### Records provided
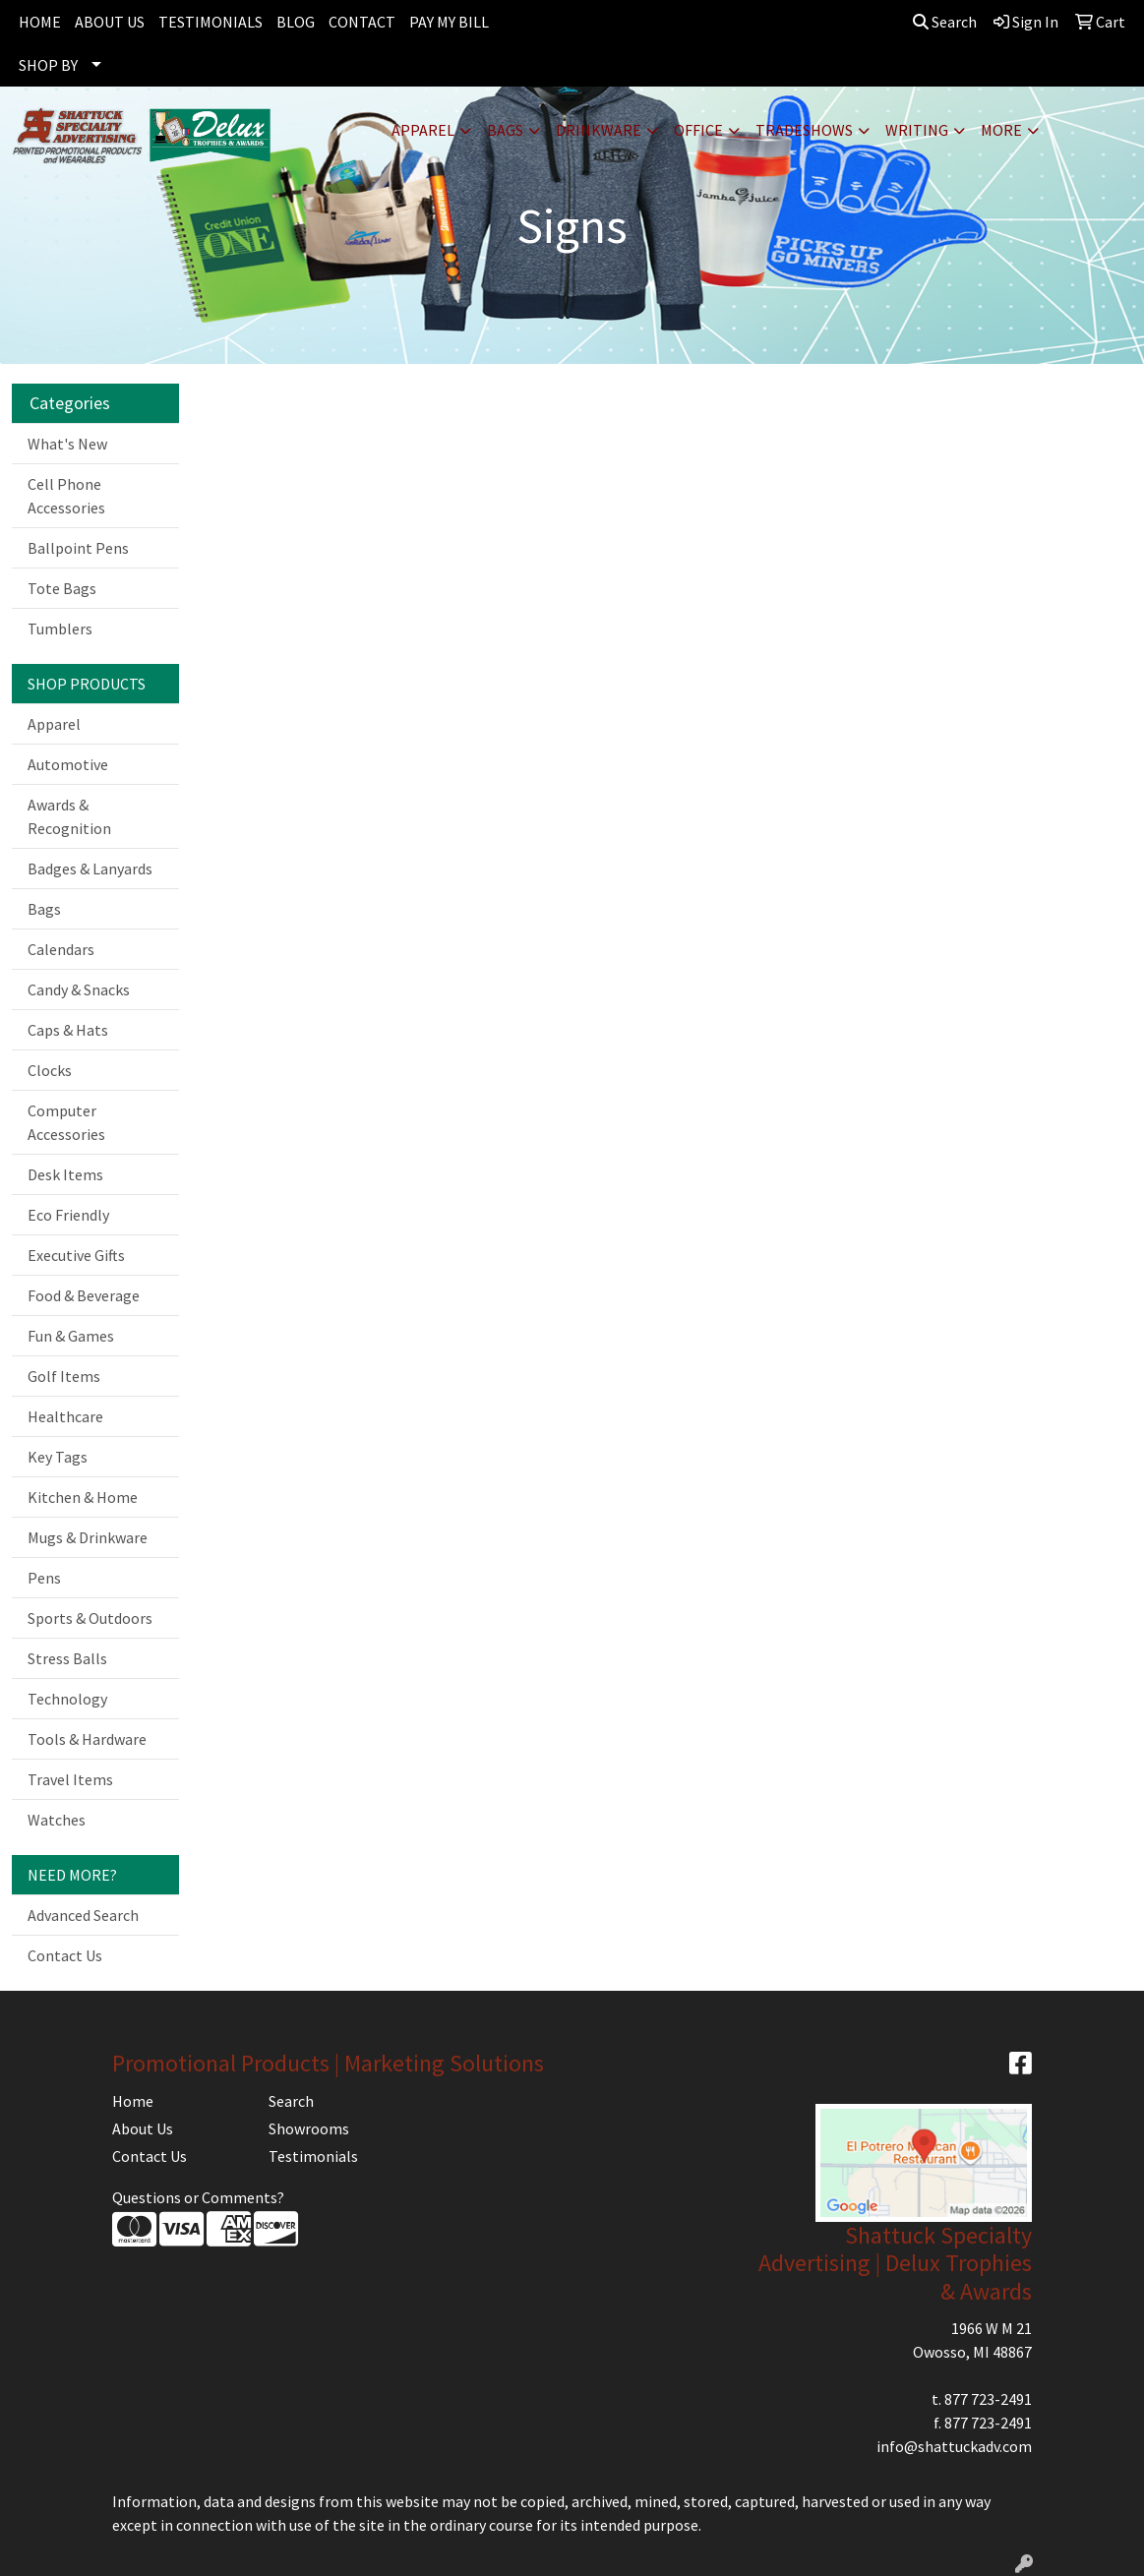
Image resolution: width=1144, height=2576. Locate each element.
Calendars (61, 949)
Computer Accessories (66, 1122)
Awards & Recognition (69, 816)
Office (698, 130)
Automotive (68, 764)
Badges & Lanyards (90, 868)
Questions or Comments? (198, 2197)
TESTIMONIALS (210, 21)
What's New (67, 443)
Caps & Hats (68, 1030)
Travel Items (70, 1779)
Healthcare (65, 1416)
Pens (44, 1578)
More (1001, 130)
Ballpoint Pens (78, 548)
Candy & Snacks (79, 989)
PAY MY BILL (449, 21)
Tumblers (60, 628)
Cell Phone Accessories (66, 495)
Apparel (422, 130)
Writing (916, 130)
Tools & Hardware (87, 1739)
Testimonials (313, 2156)
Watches (57, 1819)
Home (132, 2101)
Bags (505, 130)
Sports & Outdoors (90, 1618)
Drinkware (598, 130)
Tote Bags (62, 588)
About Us (142, 2128)
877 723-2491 (988, 2399)
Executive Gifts (76, 1255)
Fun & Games (71, 1336)
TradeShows (804, 130)
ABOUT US (110, 21)
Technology (67, 1698)
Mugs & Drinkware (88, 1537)
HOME (40, 21)
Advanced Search (83, 1915)
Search (945, 21)
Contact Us (65, 1955)
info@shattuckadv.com (954, 2446)
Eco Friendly (68, 1215)
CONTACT (362, 21)
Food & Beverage (84, 1295)
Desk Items (65, 1174)
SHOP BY (48, 65)
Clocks (50, 1070)
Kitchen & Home (83, 1497)
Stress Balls (67, 1658)
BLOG (295, 21)
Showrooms (309, 2128)
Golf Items (64, 1376)
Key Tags (58, 1457)
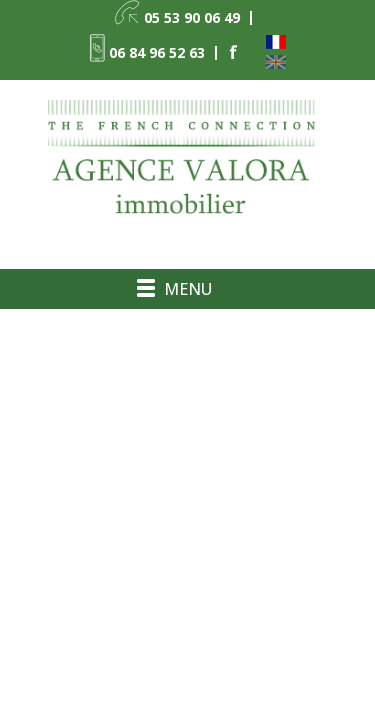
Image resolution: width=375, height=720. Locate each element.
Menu (188, 289)
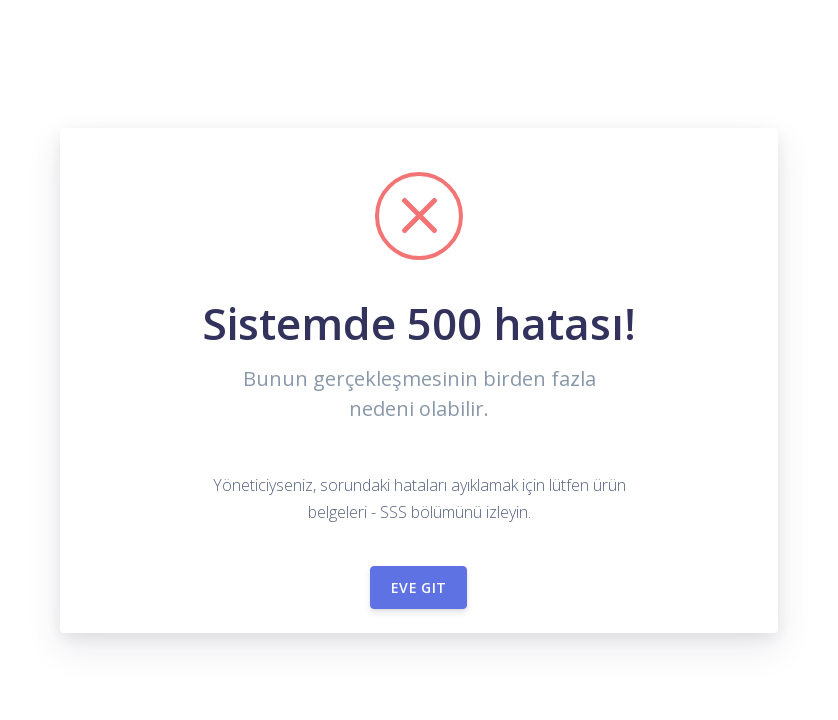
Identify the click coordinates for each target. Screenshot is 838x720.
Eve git (418, 587)
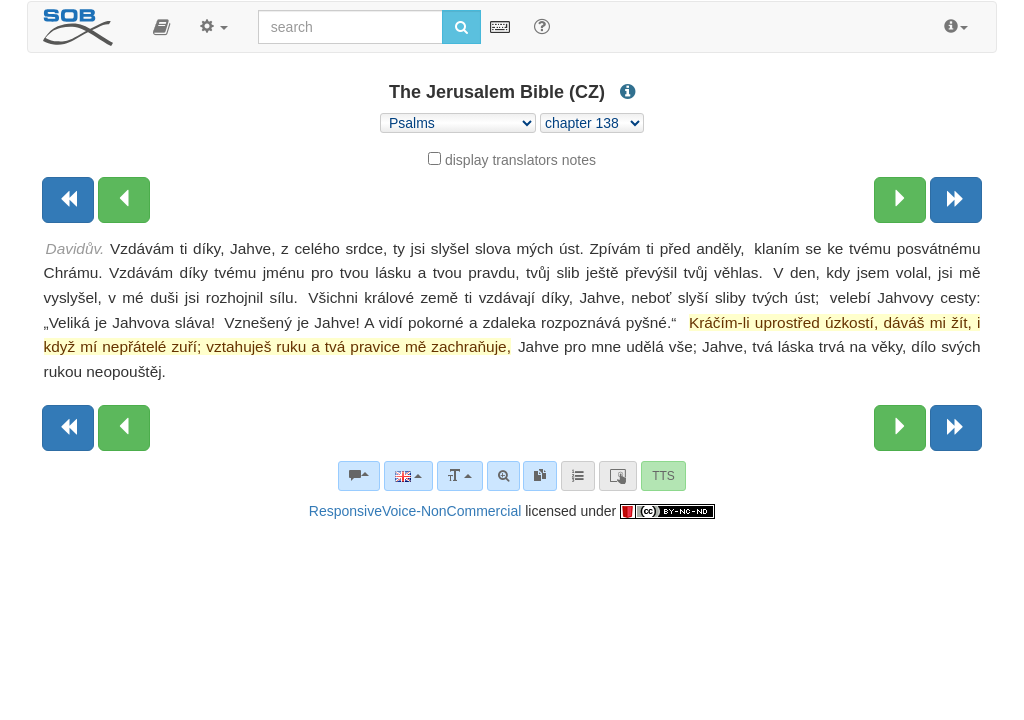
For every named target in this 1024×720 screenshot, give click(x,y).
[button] (161, 27)
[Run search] (461, 27)
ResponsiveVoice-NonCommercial (415, 511)
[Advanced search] (503, 476)
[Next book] (956, 200)
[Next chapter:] (900, 200)
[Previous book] (68, 200)
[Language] (408, 476)
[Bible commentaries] (359, 476)
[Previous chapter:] (124, 200)
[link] (540, 476)
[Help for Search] (542, 26)
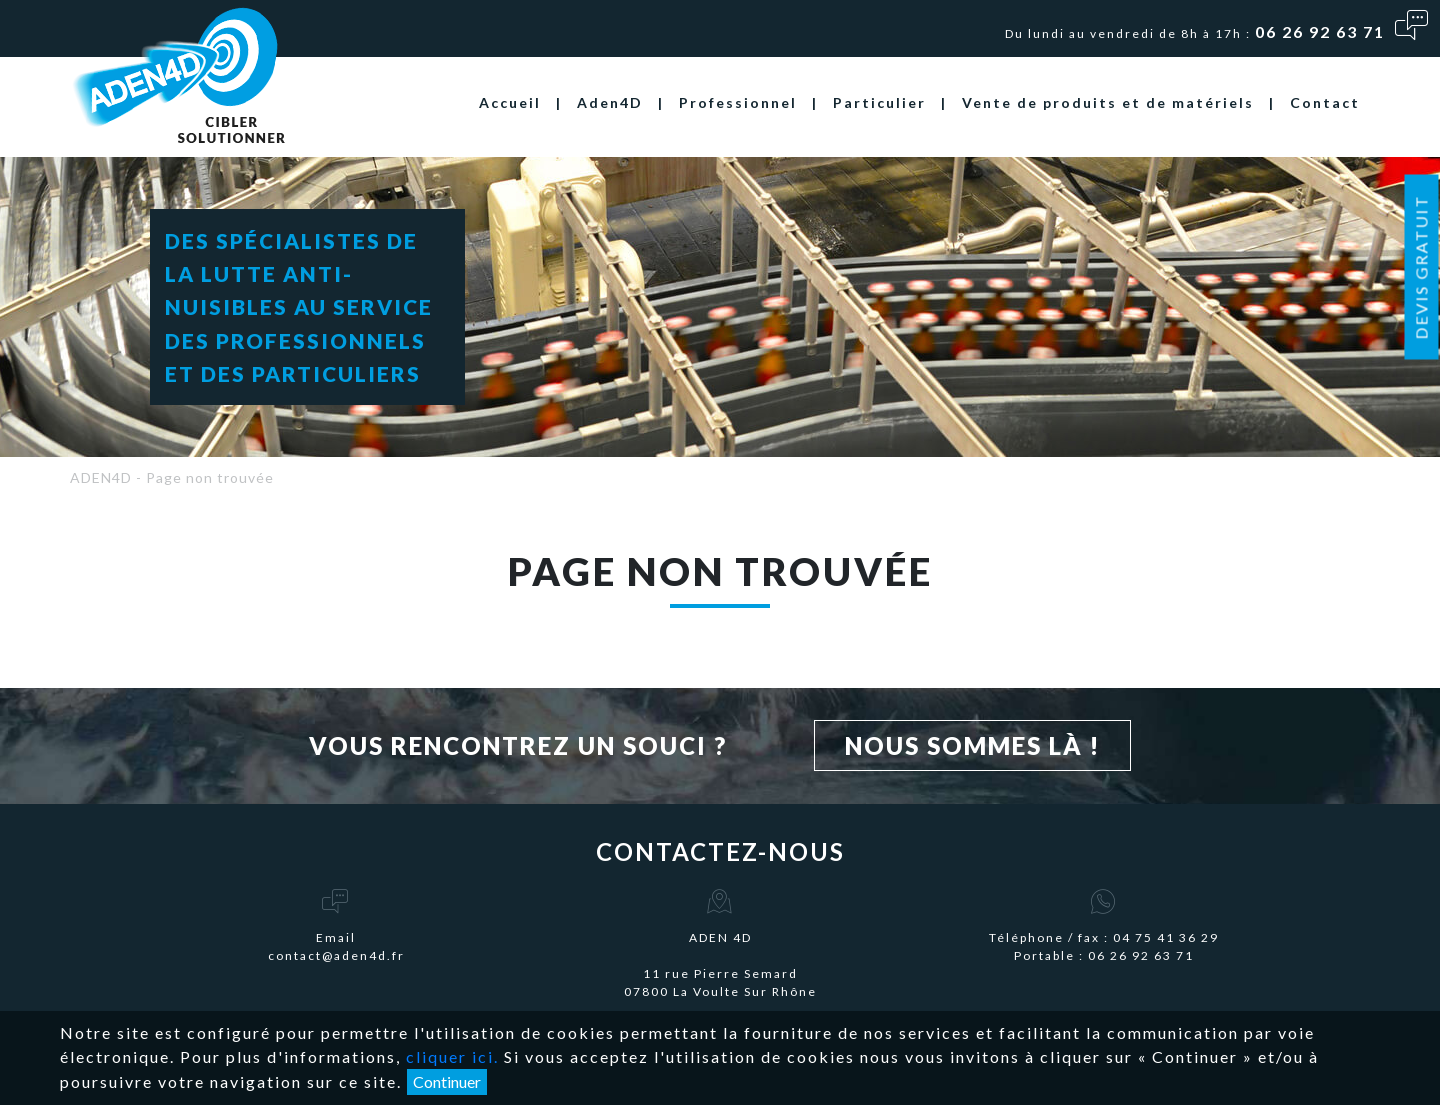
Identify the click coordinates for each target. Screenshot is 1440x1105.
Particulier (879, 102)
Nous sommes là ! (972, 745)
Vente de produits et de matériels (1108, 102)
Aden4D (610, 102)
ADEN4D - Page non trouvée (172, 477)
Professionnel (738, 102)
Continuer (447, 1081)
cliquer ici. (452, 1056)
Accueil (510, 102)
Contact (1325, 102)
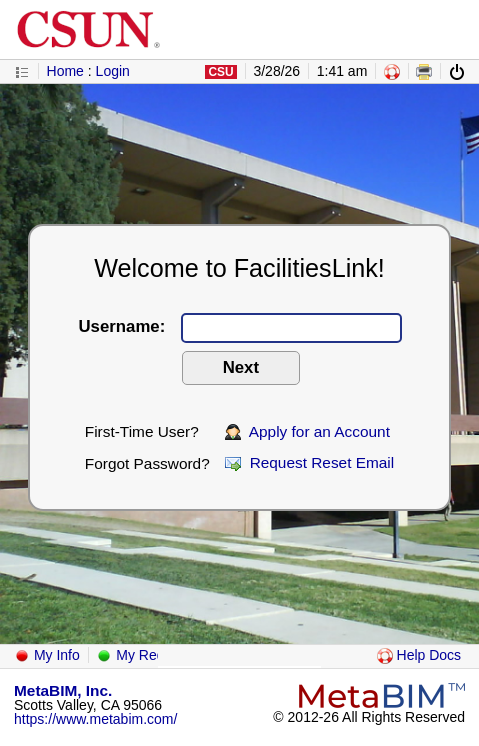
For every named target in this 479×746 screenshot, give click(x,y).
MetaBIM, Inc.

### Task directions
Both the first line of the records above and the line containing "Tote Bags (62, 588)" belong in the copy; please return them and every line between, exactly, minus the pictures.

### Answer to the exercise
Image resolution: width=1144, height=2576. Locate each element.
Calendars (61, 949)
Computer Accessories (66, 1122)
Awards & Recognition (69, 816)
Office (698, 130)
Automotive (68, 764)
Badges & Lanyards (90, 868)
Questions or Comments? (198, 2197)
TESTIMONIALS (210, 21)
What's New (67, 443)
Caps & Hats (68, 1030)
Travel Items (70, 1779)
Healthcare (65, 1416)
Pens (44, 1578)
More (1001, 130)
Ballpoint Pens (78, 548)
Candy & Snacks (79, 989)
PAY MY BILL (449, 21)
Tumblers (60, 628)
Cell Phone Accessories (66, 495)
Apparel (422, 130)
Writing (916, 130)
Tools & Hardware (87, 1739)
Testimonials (313, 2156)
Watches (57, 1819)
Home (132, 2101)
Bags (505, 130)
Sports & Outdoors (90, 1618)
Drinkware (598, 130)
Tote Bags (62, 588)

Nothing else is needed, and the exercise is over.